**Material supplied**
BEGIN

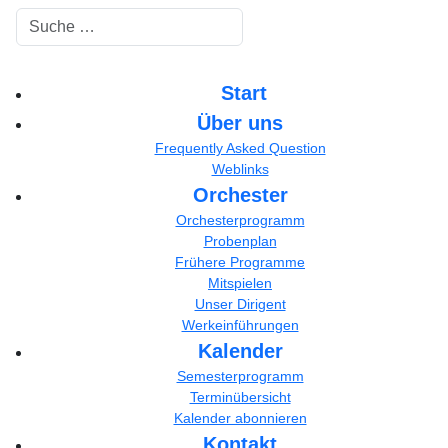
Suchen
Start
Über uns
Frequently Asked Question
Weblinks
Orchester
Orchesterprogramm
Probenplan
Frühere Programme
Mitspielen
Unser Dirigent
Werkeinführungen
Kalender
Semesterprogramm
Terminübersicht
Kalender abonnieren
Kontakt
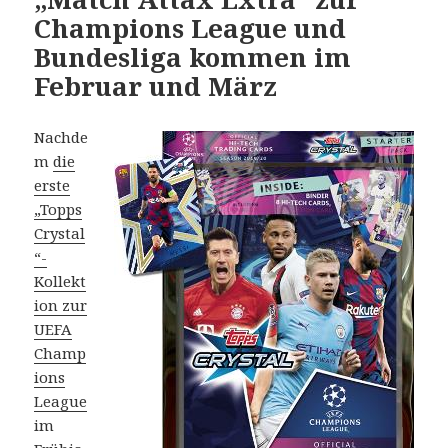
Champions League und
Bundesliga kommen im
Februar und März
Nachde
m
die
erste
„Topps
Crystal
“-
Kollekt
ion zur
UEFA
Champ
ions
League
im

END
BEGIN

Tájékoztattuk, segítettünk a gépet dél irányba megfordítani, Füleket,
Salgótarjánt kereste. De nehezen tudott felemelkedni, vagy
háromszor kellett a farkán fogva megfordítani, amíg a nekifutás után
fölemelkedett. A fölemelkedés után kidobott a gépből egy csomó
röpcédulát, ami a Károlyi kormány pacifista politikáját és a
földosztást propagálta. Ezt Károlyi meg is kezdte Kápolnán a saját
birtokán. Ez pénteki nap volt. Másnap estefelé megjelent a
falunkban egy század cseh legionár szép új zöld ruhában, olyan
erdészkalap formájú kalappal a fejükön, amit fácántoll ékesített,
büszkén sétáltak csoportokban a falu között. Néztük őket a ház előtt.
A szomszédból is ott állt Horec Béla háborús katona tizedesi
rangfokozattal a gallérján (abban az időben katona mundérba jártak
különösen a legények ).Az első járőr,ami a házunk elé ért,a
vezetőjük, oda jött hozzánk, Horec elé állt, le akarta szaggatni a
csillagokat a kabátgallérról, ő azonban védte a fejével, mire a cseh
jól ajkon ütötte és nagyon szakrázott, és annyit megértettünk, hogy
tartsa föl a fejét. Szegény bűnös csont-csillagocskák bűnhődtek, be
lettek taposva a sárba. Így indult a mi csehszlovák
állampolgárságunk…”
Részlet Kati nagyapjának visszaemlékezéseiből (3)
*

END

Your answer should be one number: the count of lines holding "megfordítani" in the listing.

2